We have a 99' U270 36' that is a WTFE floor plan. I don't know for sure that the U320's are the same dimensionally, but I think it likely that it is identical in many respects. In any case, what I learned may assist others in their process.
I was able to install the 2100XC and keep the cabinet doors in place, but barely. I used a "Periscope Adapter" from Lowes which I had to modify to fit the Splendide vent kit and the Splendide dryer vent outlet with its white plastic adapter removed to have enough clearance to be able to close the doors. This isn't the only way to do this as another member succeeded fitting his by using offset holes around the metal framework.
I should add this picture showing the "Periscope attached to the washer is before I modified the wall side in a similar but not identical fashion.
That is, I found a part in the plumbing department of a local HD that I was able to modify and repurpose to fit inside the Splendide Dryer Vent Kit black plastic part and allow the periscope fit flush against the wall, thus taking up only as much space as the depth of the Periscope box itself. Since about 5/8" (just guessing because I don't remember exactly) of the depth measurement of the was accounted for by the plastic adapter flange that I removed from the back of the Washer/Dryer unit. What is left after you do that is a nice rubber gasket that you can insert the modified periscope directly into. Clear as mud? You will see when you remove that white plastic part that looks as though something is meant to be threaded into it.
This picture with the magnet stuck to the top of the 4" dryer vent drilled hole shows how close to the metal cross brace drawn in the first picture the final vent location is.
The louver doors on our cabinet are mounted on the outside of the face frame of the cabinet. The little vinyl bumper stop that I put on the door where it makes contact near the latch gives me about 1/16" extra and the louvers themselves add almost 1/8". The curved handle on the washer door fits in the space between the right cabinet door and that extra 1/8" provided by the inset louvers- just enough to clear. Maybe the picture will show that... the part that mates to the black silicone flange on the washer's dryer vent is from a Rigid Shopvac adapter. See the picture for reference. I had to modify it by using a hole saw (with the center drill bit removed) that was just the right size to liberate the part you see in the pictures. First I tried to cut it out with a razor blade, but that was about to end in disaster! Then I used an extra part of the periscope that I cut off to make a plate which I drilled a hole with a hole saw (don't remember the size off-hand). I then riveted and used polyurethane caulking to attach and seal the shop vac part to the plate which I then riveted (aluminum rivets of course) to the periscope which I had previously cut out its corrugated coupling flange. Hopefully the pics suffice, if not feel free to call. I am looking forward to meeting as many Foretravel friends as time and space allow!

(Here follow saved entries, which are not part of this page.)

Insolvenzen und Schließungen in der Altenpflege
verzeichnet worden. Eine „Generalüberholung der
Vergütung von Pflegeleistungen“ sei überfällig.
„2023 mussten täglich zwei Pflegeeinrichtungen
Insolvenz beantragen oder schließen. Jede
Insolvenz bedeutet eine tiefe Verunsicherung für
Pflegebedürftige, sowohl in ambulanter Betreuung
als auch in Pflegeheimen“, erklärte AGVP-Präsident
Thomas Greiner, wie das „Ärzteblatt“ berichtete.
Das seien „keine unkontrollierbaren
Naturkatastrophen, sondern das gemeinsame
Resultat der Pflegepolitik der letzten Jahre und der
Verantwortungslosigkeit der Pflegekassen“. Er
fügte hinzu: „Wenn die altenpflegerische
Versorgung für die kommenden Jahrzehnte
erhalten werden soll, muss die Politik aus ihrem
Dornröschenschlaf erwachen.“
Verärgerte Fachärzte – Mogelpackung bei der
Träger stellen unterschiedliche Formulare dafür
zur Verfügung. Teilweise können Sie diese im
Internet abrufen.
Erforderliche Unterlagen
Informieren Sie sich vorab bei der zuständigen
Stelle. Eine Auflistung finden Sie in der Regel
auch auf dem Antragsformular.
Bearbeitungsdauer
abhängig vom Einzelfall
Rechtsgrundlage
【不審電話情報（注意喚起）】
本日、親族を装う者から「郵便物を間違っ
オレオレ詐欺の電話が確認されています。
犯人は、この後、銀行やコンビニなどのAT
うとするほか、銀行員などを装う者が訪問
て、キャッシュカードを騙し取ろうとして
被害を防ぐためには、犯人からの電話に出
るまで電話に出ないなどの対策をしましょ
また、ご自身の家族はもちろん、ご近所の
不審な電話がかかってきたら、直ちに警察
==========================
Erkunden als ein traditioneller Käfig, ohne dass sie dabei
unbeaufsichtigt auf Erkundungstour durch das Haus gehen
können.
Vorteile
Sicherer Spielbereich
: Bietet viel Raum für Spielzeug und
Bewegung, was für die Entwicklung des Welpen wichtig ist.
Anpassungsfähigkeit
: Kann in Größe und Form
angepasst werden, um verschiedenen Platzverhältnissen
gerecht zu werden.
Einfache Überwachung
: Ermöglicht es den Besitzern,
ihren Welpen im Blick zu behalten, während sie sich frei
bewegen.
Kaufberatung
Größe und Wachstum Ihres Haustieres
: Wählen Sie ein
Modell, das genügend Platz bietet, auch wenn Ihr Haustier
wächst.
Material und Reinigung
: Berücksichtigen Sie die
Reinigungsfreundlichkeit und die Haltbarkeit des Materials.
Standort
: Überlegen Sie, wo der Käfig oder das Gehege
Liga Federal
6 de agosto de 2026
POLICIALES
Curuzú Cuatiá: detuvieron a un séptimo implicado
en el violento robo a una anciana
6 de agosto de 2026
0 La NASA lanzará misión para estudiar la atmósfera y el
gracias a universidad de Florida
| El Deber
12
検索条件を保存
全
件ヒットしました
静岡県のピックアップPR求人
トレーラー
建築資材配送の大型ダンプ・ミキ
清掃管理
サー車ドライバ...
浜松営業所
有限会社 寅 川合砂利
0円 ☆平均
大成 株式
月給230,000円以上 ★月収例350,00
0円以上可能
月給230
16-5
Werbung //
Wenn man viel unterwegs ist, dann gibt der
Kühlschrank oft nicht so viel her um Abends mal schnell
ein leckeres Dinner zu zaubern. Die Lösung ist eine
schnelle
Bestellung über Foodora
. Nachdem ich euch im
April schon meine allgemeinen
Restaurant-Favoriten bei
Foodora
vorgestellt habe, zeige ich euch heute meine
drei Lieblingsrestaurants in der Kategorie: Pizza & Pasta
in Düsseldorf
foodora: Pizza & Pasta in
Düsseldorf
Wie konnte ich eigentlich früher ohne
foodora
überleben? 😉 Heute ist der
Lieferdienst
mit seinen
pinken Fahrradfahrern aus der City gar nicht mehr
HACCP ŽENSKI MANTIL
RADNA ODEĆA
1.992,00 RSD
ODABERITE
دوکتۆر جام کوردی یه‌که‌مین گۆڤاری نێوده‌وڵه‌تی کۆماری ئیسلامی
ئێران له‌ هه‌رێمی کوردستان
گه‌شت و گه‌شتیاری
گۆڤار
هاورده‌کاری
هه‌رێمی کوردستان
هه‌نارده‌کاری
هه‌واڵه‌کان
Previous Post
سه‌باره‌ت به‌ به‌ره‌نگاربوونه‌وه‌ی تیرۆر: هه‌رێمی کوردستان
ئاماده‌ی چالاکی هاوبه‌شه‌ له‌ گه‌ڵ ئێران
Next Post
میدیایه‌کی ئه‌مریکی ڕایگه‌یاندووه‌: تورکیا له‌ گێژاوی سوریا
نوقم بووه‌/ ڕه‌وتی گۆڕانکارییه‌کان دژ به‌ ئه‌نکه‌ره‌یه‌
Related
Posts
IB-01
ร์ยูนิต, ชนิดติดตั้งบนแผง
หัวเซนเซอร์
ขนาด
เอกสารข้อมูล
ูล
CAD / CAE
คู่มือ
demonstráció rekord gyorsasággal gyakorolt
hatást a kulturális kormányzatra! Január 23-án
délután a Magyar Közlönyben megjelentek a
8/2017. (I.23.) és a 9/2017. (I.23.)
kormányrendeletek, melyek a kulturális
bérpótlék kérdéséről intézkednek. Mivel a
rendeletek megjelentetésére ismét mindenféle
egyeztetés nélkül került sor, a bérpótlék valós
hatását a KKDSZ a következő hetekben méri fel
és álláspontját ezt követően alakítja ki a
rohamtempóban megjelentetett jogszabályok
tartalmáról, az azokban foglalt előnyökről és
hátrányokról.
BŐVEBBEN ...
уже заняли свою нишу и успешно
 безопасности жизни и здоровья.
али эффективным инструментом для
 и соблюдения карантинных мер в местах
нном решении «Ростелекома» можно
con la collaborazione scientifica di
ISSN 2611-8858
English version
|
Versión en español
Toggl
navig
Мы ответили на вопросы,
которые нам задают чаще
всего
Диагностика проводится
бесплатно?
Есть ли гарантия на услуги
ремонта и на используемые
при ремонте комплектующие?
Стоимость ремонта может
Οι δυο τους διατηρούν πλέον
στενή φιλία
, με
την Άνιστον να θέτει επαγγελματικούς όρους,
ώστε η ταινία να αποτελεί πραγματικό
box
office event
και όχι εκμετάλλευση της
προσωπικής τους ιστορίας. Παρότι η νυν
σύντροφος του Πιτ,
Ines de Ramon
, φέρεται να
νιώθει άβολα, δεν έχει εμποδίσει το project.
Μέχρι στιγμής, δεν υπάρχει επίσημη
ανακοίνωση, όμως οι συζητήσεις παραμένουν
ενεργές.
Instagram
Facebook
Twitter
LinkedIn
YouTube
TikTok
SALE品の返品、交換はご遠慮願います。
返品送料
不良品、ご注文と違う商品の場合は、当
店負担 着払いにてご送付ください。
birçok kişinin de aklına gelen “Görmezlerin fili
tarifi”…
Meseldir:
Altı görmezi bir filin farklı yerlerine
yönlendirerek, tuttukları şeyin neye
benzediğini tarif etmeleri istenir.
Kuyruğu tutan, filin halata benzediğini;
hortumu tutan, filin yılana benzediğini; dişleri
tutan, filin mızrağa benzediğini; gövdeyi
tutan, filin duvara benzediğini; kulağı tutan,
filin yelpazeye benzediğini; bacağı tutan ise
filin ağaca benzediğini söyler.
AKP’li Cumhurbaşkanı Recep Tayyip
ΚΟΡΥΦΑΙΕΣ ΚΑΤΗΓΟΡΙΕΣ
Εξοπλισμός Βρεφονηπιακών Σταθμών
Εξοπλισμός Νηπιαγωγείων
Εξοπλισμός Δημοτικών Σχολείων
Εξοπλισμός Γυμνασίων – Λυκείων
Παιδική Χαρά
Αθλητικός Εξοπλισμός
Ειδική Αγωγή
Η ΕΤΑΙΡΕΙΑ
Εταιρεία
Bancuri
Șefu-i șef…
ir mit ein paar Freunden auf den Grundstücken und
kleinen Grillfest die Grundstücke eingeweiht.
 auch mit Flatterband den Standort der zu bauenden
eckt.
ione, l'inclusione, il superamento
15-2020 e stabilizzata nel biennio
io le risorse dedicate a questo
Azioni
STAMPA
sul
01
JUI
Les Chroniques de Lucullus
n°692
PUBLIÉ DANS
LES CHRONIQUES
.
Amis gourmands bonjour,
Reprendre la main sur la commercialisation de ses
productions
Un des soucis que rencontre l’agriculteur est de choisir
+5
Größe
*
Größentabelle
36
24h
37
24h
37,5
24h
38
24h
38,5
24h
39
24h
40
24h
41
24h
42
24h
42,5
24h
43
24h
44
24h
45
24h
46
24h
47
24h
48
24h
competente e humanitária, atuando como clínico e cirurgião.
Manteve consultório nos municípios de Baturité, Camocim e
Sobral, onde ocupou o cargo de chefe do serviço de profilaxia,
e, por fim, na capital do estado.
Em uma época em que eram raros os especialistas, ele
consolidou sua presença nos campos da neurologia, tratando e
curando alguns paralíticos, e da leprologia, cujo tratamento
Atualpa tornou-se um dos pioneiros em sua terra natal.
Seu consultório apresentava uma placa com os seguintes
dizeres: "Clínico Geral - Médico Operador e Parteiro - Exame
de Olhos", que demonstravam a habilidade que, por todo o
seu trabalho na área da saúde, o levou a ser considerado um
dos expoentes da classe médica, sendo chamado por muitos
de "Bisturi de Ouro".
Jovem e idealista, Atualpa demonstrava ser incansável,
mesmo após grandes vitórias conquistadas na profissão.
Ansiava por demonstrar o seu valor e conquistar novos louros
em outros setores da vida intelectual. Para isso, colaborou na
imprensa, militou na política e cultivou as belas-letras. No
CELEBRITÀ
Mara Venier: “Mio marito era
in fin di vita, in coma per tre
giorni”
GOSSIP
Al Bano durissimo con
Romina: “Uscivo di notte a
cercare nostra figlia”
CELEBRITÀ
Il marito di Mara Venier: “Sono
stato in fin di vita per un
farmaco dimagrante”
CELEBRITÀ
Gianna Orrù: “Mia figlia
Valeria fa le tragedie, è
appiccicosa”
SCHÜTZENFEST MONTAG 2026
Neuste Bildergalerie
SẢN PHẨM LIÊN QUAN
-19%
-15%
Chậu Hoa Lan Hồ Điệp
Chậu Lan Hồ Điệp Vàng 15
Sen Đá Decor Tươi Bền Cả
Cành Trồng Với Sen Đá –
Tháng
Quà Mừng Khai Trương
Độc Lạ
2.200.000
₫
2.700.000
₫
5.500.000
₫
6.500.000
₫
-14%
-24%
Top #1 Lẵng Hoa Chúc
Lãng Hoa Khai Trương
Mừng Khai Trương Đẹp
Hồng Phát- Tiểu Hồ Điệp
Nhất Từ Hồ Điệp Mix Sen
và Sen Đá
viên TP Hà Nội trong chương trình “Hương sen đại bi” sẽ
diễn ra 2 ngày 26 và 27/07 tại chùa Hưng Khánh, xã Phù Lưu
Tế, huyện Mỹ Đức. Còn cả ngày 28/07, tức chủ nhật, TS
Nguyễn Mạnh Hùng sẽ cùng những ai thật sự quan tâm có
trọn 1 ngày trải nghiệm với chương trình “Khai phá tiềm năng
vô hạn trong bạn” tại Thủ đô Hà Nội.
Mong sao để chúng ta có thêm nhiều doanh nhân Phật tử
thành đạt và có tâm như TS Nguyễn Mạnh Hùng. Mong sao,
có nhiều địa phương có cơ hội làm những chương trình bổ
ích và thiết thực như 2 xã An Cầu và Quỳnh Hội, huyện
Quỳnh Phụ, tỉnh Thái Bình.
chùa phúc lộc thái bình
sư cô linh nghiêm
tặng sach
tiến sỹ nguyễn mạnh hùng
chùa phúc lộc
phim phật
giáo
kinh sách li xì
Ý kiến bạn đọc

To allow the periscope to fit inside of the Splendide dryer Kit black plastic part I used an expansion plug for 3.5" clean outs which had a little bit of flange that used to put a few rivets and some Polyurethane caulking to seal it. I did end up wrapping a bit of stretchable tape around it to make it fit a little tighter. You might be able to find something better suited, but I was getting impatient! The picture below is what is left after you take off the expanding rubber sleeve.
That clearance pic was taken with the left side of the cabinet door open and a flashlight shining up through the louvers:)
I did plumb the drain pan... Kind of a pain. I went out of the side of the pan, to a right angle shark bite fitting and down along the compartment wall next to the propane water heater to where all the drain valves are. Right now, it just ends in that compartment until I do the bulkhead when I will figure out exactly where to have it exit the coach. I also want to put some kind of screen to keep bugs out. It was tricky to locate the drain plan plumbing, but I have a Rigid Seesnake Micro camera which was helpful to make sure I didn't drill through something crucial. I drilled a small pilot hole first, fed some wire through and located where it was coming through with the camera. Based on that info, I drilled the larger hole slightly closer to the cabinet side wall from above, adjacent to the drawer guide support framing. In the picture of the drain pan in place, you can see the fitting I put in the left side. I ended up having to modify it a bit more to flatten it some because I didn't want it to rub against the bottom of the washer. I don't know the exact part I started with except that it was brass and the threads on the shark bite side fit the right angle shark bite fitting and the threads on the other side had a nut which started out as a compression fitting which I cut or ground off the compression flange.
I guess that I should add that I foamed around the penetration into the utility compartment. Also, you might notice that the drain pan sits flush with the cabinet face frame. This is because I cut a piece of mat made from recycled tire rubber that is about 1/2" thick. This was the kind of mat gyms use to put under weight machines and such. Very heavy for its size and quite dense and tough. I think the brand was actually called "Tough Mat" or something to that effect. Anyway, I figured it would help dampen any noise from the spin cycle etc. I caulked all the way around it because I hate the idea of water getting underneath where all that wiring goes through the floor. I also used two of the hold down kits so that all 4 feet of the washer are held down and used sealer at each screw penetration. Getting the back hold downs located precisely enough to slide the washer into them was the hardest part of the whole drain pan process and perhaps unnecessary, so you might want to skip that part.